[ACTION ITEM] Among the lines below, copy each one in which "toggle" appears.

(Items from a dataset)
*** Block opens ***

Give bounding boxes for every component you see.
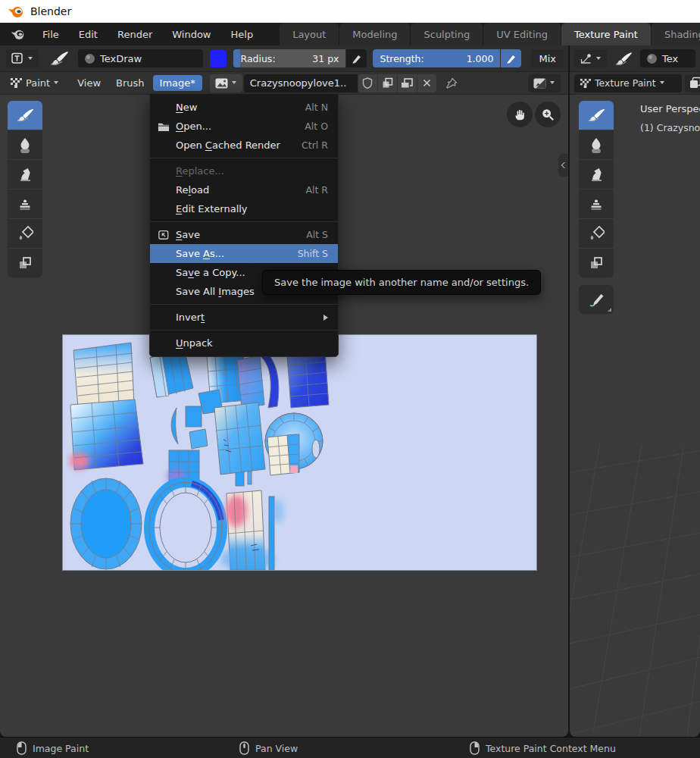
status-label: Texture Paint Context Menu xyxy=(486,743,616,754)
clone-icon xyxy=(589,197,604,211)
tool-annotate-button[interactable] xyxy=(579,285,614,314)
app-title: Blender xyxy=(30,5,71,17)
fill-icon xyxy=(589,226,605,242)
menu-item-label: Open Cached Render xyxy=(176,139,302,151)
browse-image-dropdown[interactable] xyxy=(210,74,242,92)
tool-mask-button[interactable] xyxy=(579,249,614,277)
texdraw-tool-icon xyxy=(11,52,24,64)
tool-mask-button[interactable] xyxy=(8,249,42,277)
menu-item-reload[interactable]: ReloadAlt R xyxy=(150,180,338,199)
workspace-tab-texture-paint[interactable]: Texture Paint xyxy=(561,23,651,45)
tool-fill-button[interactable] xyxy=(579,219,614,248)
editor-menu-image[interactable]: Image* xyxy=(153,75,202,91)
workspace-tab-uv-editing[interactable]: UV Editing xyxy=(483,23,561,45)
workspace-tabs: LayoutModelingSculptingUV EditingTexture… xyxy=(280,23,700,45)
tool-clone-button[interactable] xyxy=(8,190,42,218)
blend-mode-button[interactable]: Mix xyxy=(531,49,564,67)
display-channels-dropdown[interactable] xyxy=(528,74,561,92)
workspace-tab-layout[interactable]: Layout xyxy=(280,23,339,45)
chevron-down-icon xyxy=(232,80,237,86)
draw-icon xyxy=(16,108,34,123)
interaction-mode-dropdown[interactable]: Texture Paint xyxy=(574,74,682,92)
fake-user-shield-icon[interactable] xyxy=(358,74,377,92)
menu-item-invert[interactable]: Invert xyxy=(150,308,338,327)
menu-item-new[interactable]: NewAlt N xyxy=(150,98,338,117)
menubar-item-window[interactable]: Window xyxy=(162,23,220,45)
save-all-icon[interactable] xyxy=(398,74,417,92)
menu-item-label: Edit Externally xyxy=(176,203,328,215)
editor-menu-view[interactable]: View xyxy=(70,75,108,91)
brush-preview-icon xyxy=(646,53,658,64)
tool-soften-button[interactable] xyxy=(579,130,614,159)
paint-canvas[interactable] xyxy=(62,334,537,571)
workspace-tab-modeling[interactable]: Modeling xyxy=(339,23,410,45)
menubar-item-render[interactable]: Render xyxy=(108,23,162,45)
save-icon xyxy=(158,229,176,240)
viewport-body: User Perspec (1) Crazysno xyxy=(570,95,700,736)
brush-name-field[interactable]: TexDraw xyxy=(78,49,203,67)
menu-item-save[interactable]: SaveAlt S xyxy=(150,225,338,244)
tool-draw-button[interactable] xyxy=(579,101,614,130)
tool-smear-button[interactable] xyxy=(579,160,614,189)
paint-mode-icon xyxy=(10,77,22,89)
menu-item-shortcut: Alt N xyxy=(305,102,328,113)
tool-clone-button[interactable] xyxy=(579,190,614,218)
tool-smear-button[interactable] xyxy=(8,160,42,189)
smear-icon xyxy=(17,167,33,182)
sidebar-collapse-tab[interactable] xyxy=(558,154,568,177)
tool-fill-button[interactable] xyxy=(8,219,42,248)
menubar-menus: FileEditRenderWindowHelp xyxy=(33,23,263,45)
workspace-tab-sculpting[interactable]: Sculpting xyxy=(411,23,483,45)
viewport-view-label: User Perspec xyxy=(640,103,700,114)
pin-icon[interactable] xyxy=(445,77,458,89)
active-tool-dropdown[interactable] xyxy=(6,49,39,67)
radius-slider-group: Radius: 31 px xyxy=(233,49,367,67)
menu-item-edit-externally[interactable]: Edit Externally xyxy=(150,199,338,218)
image-name-field[interactable]: Crazysnoopylove1.. xyxy=(244,74,358,92)
radius-fill xyxy=(233,49,240,67)
tool-draw-button[interactable] xyxy=(8,101,42,130)
image-editor-header: Paint ViewBrushImage* Crazysnoopylove1.. xyxy=(0,72,568,95)
chevron-left-icon xyxy=(561,162,567,168)
falloff-dropdown[interactable] xyxy=(574,49,607,67)
menubar-item-edit[interactable]: Edit xyxy=(69,23,108,45)
copy-tool-settings-icon[interactable] xyxy=(685,74,700,92)
editor-mode-dropdown[interactable]: Paint xyxy=(5,74,64,92)
workspace-tab-shading[interactable]: Shading xyxy=(652,23,700,45)
menu-item-unpack[interactable]: Unpack xyxy=(150,334,338,352)
menubar-item-help[interactable]: Help xyxy=(221,23,264,45)
zoom-button[interactable] xyxy=(535,102,561,127)
menu-item-label: Open... xyxy=(176,121,305,132)
viewport-brush-name-field[interactable]: Tex xyxy=(640,49,695,67)
menu-item-save-as[interactable]: Save As...Shift S xyxy=(150,244,338,263)
blender-menu-icon[interactable] xyxy=(0,23,33,45)
editor-menu-brush[interactable]: Brush xyxy=(109,75,152,91)
save-as-tooltip: Save the image with another name and/or … xyxy=(262,270,541,295)
strength-label: Strength: xyxy=(380,53,423,64)
duplicate-icon[interactable] xyxy=(378,74,397,92)
menu-item-open[interactable]: Open...Alt O xyxy=(150,117,338,136)
status-pan-view: Pan View xyxy=(239,738,298,758)
unlink-close-icon[interactable] xyxy=(417,74,436,92)
viewport-tool-header: Tex xyxy=(570,45,700,72)
brush-preview-icon xyxy=(84,53,95,64)
chevron-down-icon xyxy=(660,80,665,86)
strength-slider[interactable]: Strength: 1.000 xyxy=(373,49,500,67)
brush-color-swatch[interactable] xyxy=(210,50,227,67)
status-texture-paint-context-menu: Texture Paint Context Menu xyxy=(470,738,616,758)
radius-slider[interactable]: Radius: 31 px xyxy=(233,49,345,67)
radius-pressure-toggle[interactable] xyxy=(346,49,367,67)
strength-pressure-toggle[interactable] xyxy=(501,49,521,67)
menu-item-label: Save As... xyxy=(176,248,298,259)
radius-label: Radius: xyxy=(240,53,275,64)
texture-paint-mode-icon xyxy=(580,78,591,89)
brush-icon xyxy=(614,52,633,66)
menubar-item-file[interactable]: File xyxy=(33,23,69,45)
chevron-down-icon xyxy=(28,56,33,61)
tool-soften-button[interactable] xyxy=(8,130,42,159)
menu-item-replace[interactable]: Replace... xyxy=(150,161,338,180)
image-editor-tool-header: TexDraw Radius: 31 px Strength: 1.000 Mi… xyxy=(0,45,568,72)
editor-mode-label: Paint xyxy=(26,77,50,89)
pan-hand-button[interactable] xyxy=(507,102,533,127)
menu-item-open-cached-render[interactable]: Open Cached RenderCtrl R xyxy=(150,136,338,155)
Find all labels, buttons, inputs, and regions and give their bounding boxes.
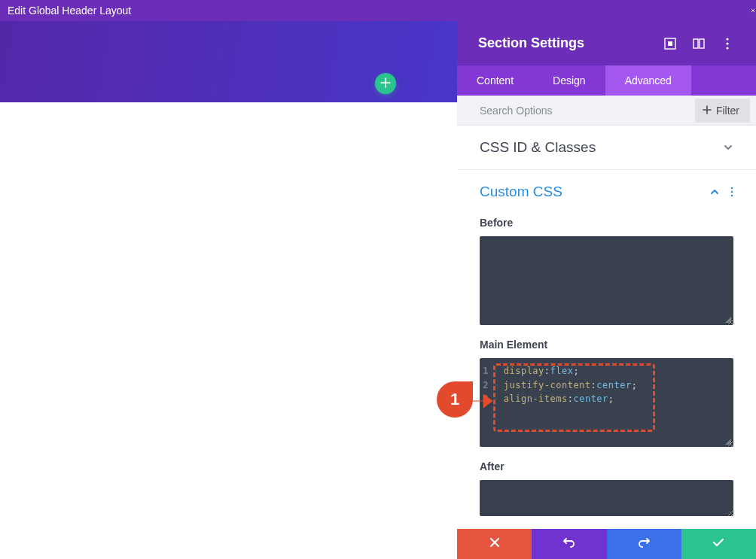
accordion-custom-css[interactable]: Custom CSS bbox=[457, 170, 756, 206]
chevron-up-icon bbox=[709, 187, 720, 197]
search-input[interactable] bbox=[480, 105, 695, 117]
plus-icon bbox=[703, 105, 712, 117]
undo-button[interactable] bbox=[532, 529, 606, 559]
sidebar-title: Section Settings bbox=[478, 35, 649, 51]
resize-handle-icon[interactable] bbox=[725, 317, 731, 323]
tab-content[interactable]: Content bbox=[457, 65, 533, 96]
sidebar: Section Settings Content Design Advanced… bbox=[457, 21, 756, 559]
resize-handle-icon[interactable] bbox=[725, 439, 731, 445]
line-number: 1 bbox=[480, 364, 493, 378]
field-label: Before bbox=[480, 217, 733, 229]
field-after: After bbox=[457, 450, 756, 519]
footer-actions bbox=[457, 529, 756, 559]
more-icon[interactable] bbox=[730, 187, 733, 197]
field-label: Main Element bbox=[480, 339, 733, 351]
css-after-input[interactable] bbox=[480, 480, 733, 516]
accordion-title: Custom CSS bbox=[480, 184, 709, 200]
code-text: display:flex; bbox=[499, 364, 579, 378]
tabs: Content Design Advanced bbox=[457, 65, 756, 96]
line-number: 2 bbox=[480, 378, 493, 393]
svg-point-4 bbox=[726, 38, 728, 40]
sidebar-header: Section Settings bbox=[457, 21, 756, 65]
svg-point-6 bbox=[726, 47, 728, 49]
expand-icon[interactable] bbox=[663, 36, 678, 51]
redo-icon bbox=[638, 536, 650, 551]
svg-rect-3 bbox=[700, 39, 704, 48]
accordion-css-id-classes[interactable]: CSS ID & Classes bbox=[457, 126, 756, 170]
filter-button[interactable]: Filter bbox=[695, 99, 750, 123]
chevron-down-icon bbox=[723, 142, 733, 153]
line-number: 3 bbox=[480, 392, 493, 406]
check-icon bbox=[712, 536, 724, 551]
accordion-title: CSS ID & Classes bbox=[480, 139, 723, 156]
svg-point-8 bbox=[731, 191, 733, 193]
topbar: Edit Global Header Layout bbox=[0, 0, 756, 21]
columns-icon[interactable] bbox=[691, 36, 706, 51]
undo-icon bbox=[563, 536, 575, 551]
more-icon[interactable] bbox=[720, 36, 735, 51]
redo-button[interactable] bbox=[607, 529, 681, 559]
svg-point-9 bbox=[731, 195, 733, 197]
field-main: Main Element 1· display:flex; 2· justify… bbox=[457, 328, 756, 450]
svg-rect-2 bbox=[694, 39, 698, 48]
close-icon bbox=[489, 537, 500, 551]
page-header-canvas bbox=[0, 21, 457, 102]
css-before-input[interactable] bbox=[480, 236, 733, 325]
search-row: Filter bbox=[457, 96, 756, 126]
add-section-button[interactable] bbox=[375, 73, 396, 94]
svg-rect-1 bbox=[668, 41, 672, 46]
discard-button[interactable] bbox=[457, 529, 532, 559]
field-label: After bbox=[480, 460, 733, 472]
topbar-title: Edit Global Header Layout bbox=[8, 5, 131, 17]
css-main-input[interactable]: 1· display:flex; 2· justify-content:cent… bbox=[480, 358, 733, 447]
plus-icon bbox=[380, 76, 391, 92]
tab-design[interactable]: Design bbox=[533, 65, 605, 96]
field-before: Before bbox=[457, 206, 756, 328]
close-icon[interactable] bbox=[750, 0, 756, 21]
svg-point-7 bbox=[731, 187, 733, 190]
save-button[interactable] bbox=[681, 529, 756, 559]
svg-point-5 bbox=[726, 42, 728, 44]
panel-body: CSS ID & Classes Custom CSS Before Main … bbox=[457, 126, 756, 559]
tab-advanced[interactable]: Advanced bbox=[605, 65, 691, 96]
filter-label: Filter bbox=[716, 105, 739, 117]
code-text: justify-content:center; bbox=[499, 378, 638, 393]
code-text: align-items:center; bbox=[499, 392, 614, 406]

*** Block closes ***

[OUTPUT OF THE TASK]
radius-pressure-toggle[interactable] xyxy=(346,49,367,67)
strength-pressure-toggle[interactable] xyxy=(501,49,521,67)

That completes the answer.